Edit, the other end of the clamp is of course under the bench, so I can remove it and use it as it was originally intended.
Chunko'.


----------



## tinytim1458 (24 May 2011)

chunkolini":3fk9u36v said:


> I have been routing edges lately and getting fed up faffing about with G clamps on the edge of the bench.
> So I had a look at what was around, and spottd these cheap clamps hanging on the wall, lopped the lug off the bottom that stops the screw bit falling off the bottom, drilled and slotted a hole in the bench. Invert the clamp and job done.
> This is a bit close to the edge but works. I now have a line of slots all the way down the bench.
> Edit, the other end of the clamp is of course under the bench, so I can remove it and use it as it was originally intended.
> Chunko'.



That is a great idea would save on buying more expensive clamps
Thanks tim


----------



## Dibs-h (24 May 2011)

I usually clamp from the edge and route the inboard side\edge. Never had any issues. If the bit goes below the lower surface - I use a length of timber\mdf underneath and set back slightly from the edge being routed.

Dibs


----------



## DOOGYREV (24 May 2011)

I like it, anything that makes life a bit easier.

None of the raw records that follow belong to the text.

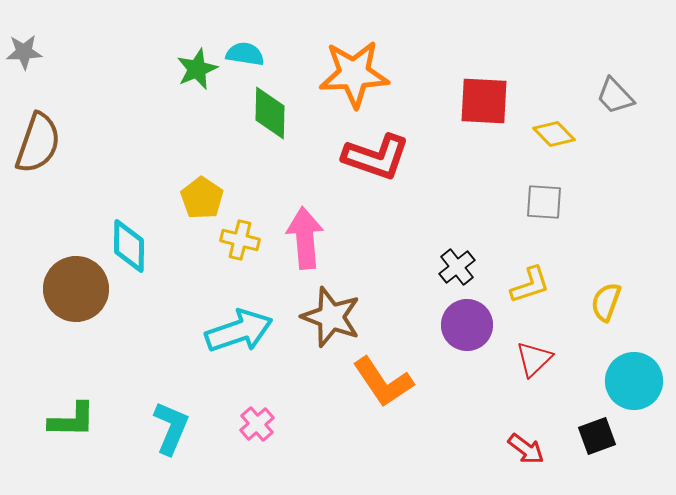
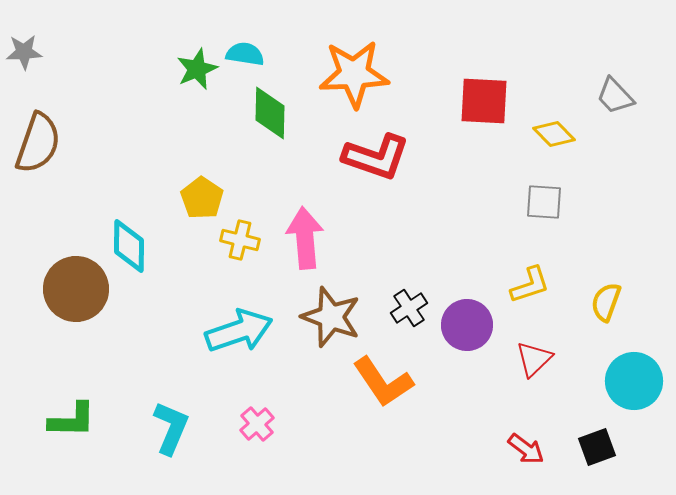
black cross: moved 48 px left, 41 px down; rotated 6 degrees clockwise
black square: moved 11 px down
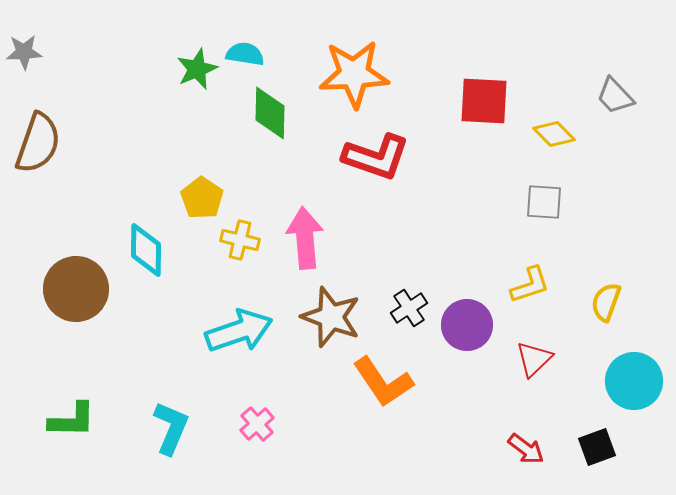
cyan diamond: moved 17 px right, 4 px down
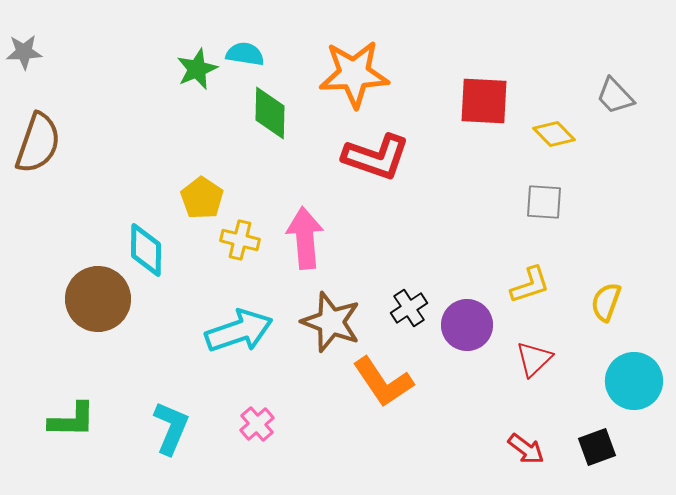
brown circle: moved 22 px right, 10 px down
brown star: moved 5 px down
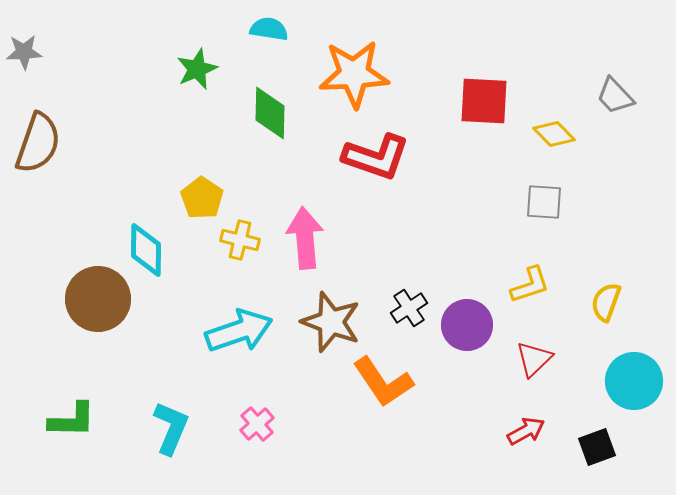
cyan semicircle: moved 24 px right, 25 px up
red arrow: moved 18 px up; rotated 66 degrees counterclockwise
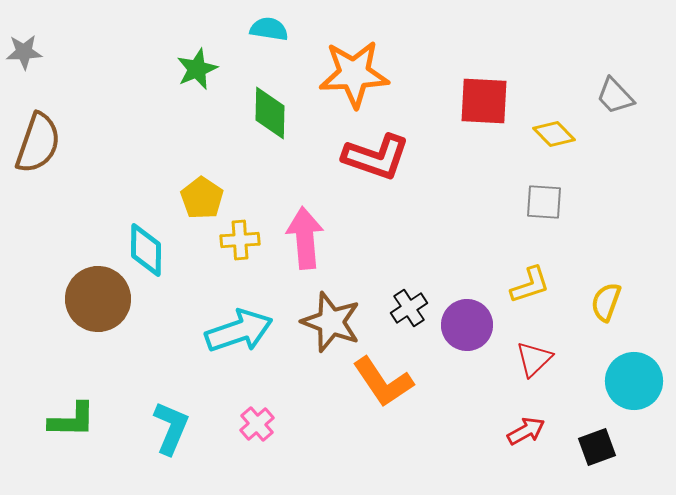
yellow cross: rotated 18 degrees counterclockwise
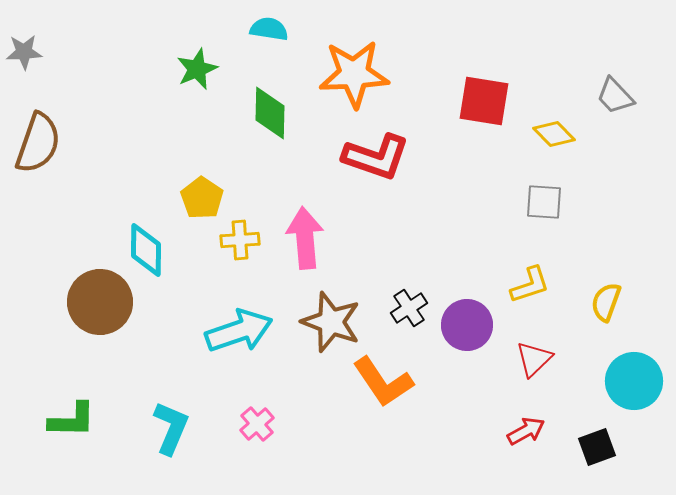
red square: rotated 6 degrees clockwise
brown circle: moved 2 px right, 3 px down
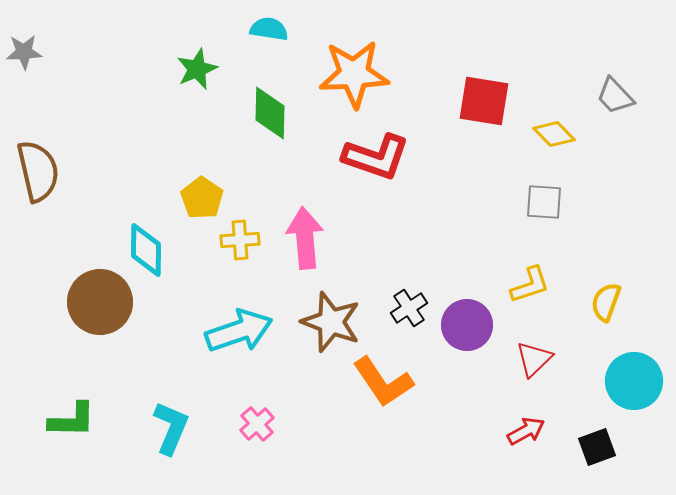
brown semicircle: moved 28 px down; rotated 32 degrees counterclockwise
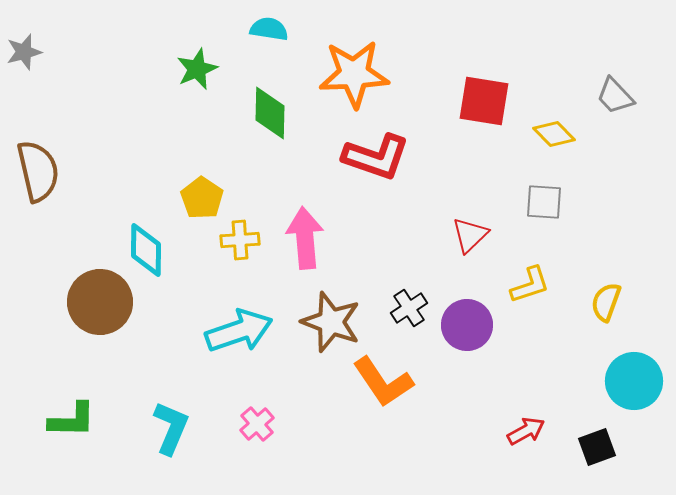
gray star: rotated 12 degrees counterclockwise
red triangle: moved 64 px left, 124 px up
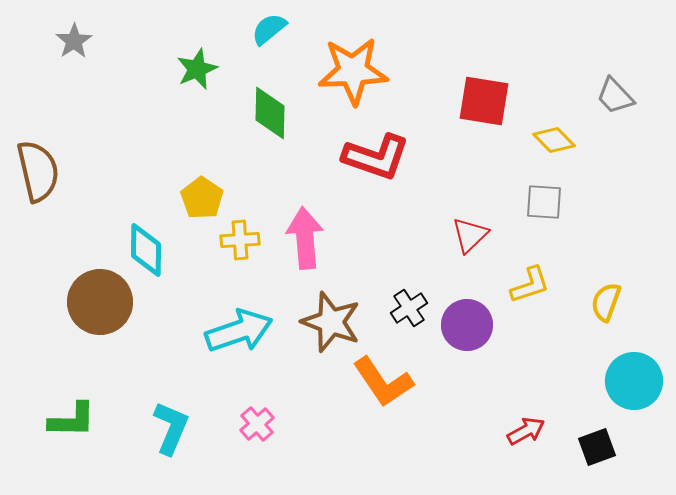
cyan semicircle: rotated 48 degrees counterclockwise
gray star: moved 50 px right, 11 px up; rotated 18 degrees counterclockwise
orange star: moved 1 px left, 3 px up
yellow diamond: moved 6 px down
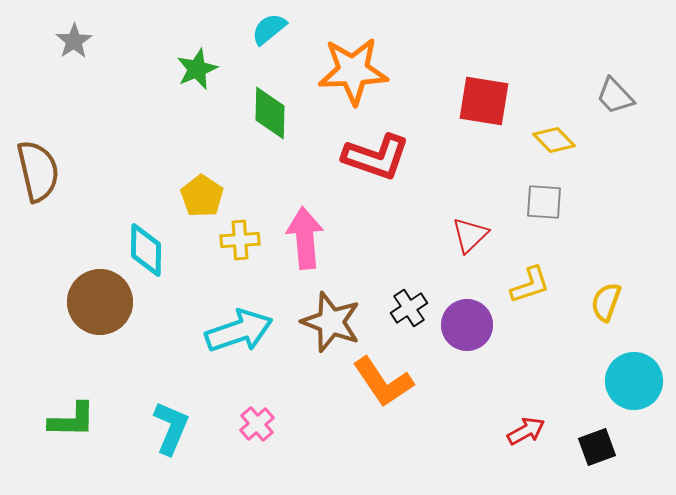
yellow pentagon: moved 2 px up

A couple of ways/things I use, depending on the job. 
1, I have a rolled up length of foam backed carpet cut to the size of my bench, which I simply unroll and staple to the ends, foam side up, works well for sanding too. 
2, for routing mdf specifically, I put a sheet of mdf on my bench, and spray it with water in a fine mist, just a couple of squirts, and the mdf your routing will not move.


----------



## chunkolini (24 May 2011)

The water mist thing is cunning,
I use that non slip mat stuff for sanding over, it has a wide mesh structure and the dust drops through it, and it will hang on to wood even when it is being abused by a Makita 100mm belt sander. Oh! and it also cheap from Aldi. (cheap? my favourite word until applied to tools).
I cant walk past one of their shops without popping in. Now and again they have the weirdest work shop bargains.

When making long cuts with circular saws, jig saws or routers I like to have the business end of the tool offside of the bench.

Of course I have never had that ''Hmm, cutting slow must be getting blunt'' moment as I cut half my workbench up. Honest.

Chunko'.


----------



## barkwindjammer (25 May 2011)

A pair of Richard T's holdfasts are to be highly recommended


----------



## greggy (25 May 2011)

i use the none slip mat too, i have 100 metrers of it.


----------



## Peter Sefton (13 Jun 2011)

I have used Irwin’s Quick-Grip cramps as hold downs as they fit through the 19 mm holes I have drilled in my benches for dogs The Irwin 5122Q Have a quick-change screw mechanism for easy conversion to a spreader this also means you can quickly take the head off to move it around your bench.

The water spray mist is also useful when gluing up. Chinese glue (or spittle as we may call it) can be used to hold cramping blocks in place if you have forgotten to tape or otherwise fix them before the panic of gluing starts.


----------



## Richard T (21 Jun 2011)

Bless you BWJ


----------



## bugbear (21 Jun 2011)

chunkolini":2tqg77gh said:


> I use that non slip mat stuff for sanding over, it has a wide mesh structure and the dust drops through it, and it will hang on to wood even when it is being abused by a Makita 100mm belt sander. Oh! and it also cheap from Aldi. (cheap? my favourite word until applied to tools).



That stuff was a revelation, back when I had a Peugeot estate with a large, flat, carpeted load space. Boxes of stuff that used to slide all over the place, suddenly stayed put like they were glued! Marvelous.

BugBear


----------



## Jacob (21 Jun 2011)

chunkolini":22sx4yni said:


> I have been routing edges lately and getting fed up faffing about with G clamps on the edge of the bench.
> So I had a look at what was around, and spottd these cheap clamps hanging on the wall, lopped the lug off the bottom that stops the screw bit falling off the bottom, drilled and slotted a hole in the bench. Invert the clamp and job done.
> This is a bit close to the edge but works. I now have a line of slots all the way down the bench.
> Edit, the other end of the clamp is of course under the bench, so I can remove it and use it as it was originally intended.
> Chunko'.


Good idea. I've been doing it for years with Record sash clamps but a longer arm clamp like yours would be a lot handier


----------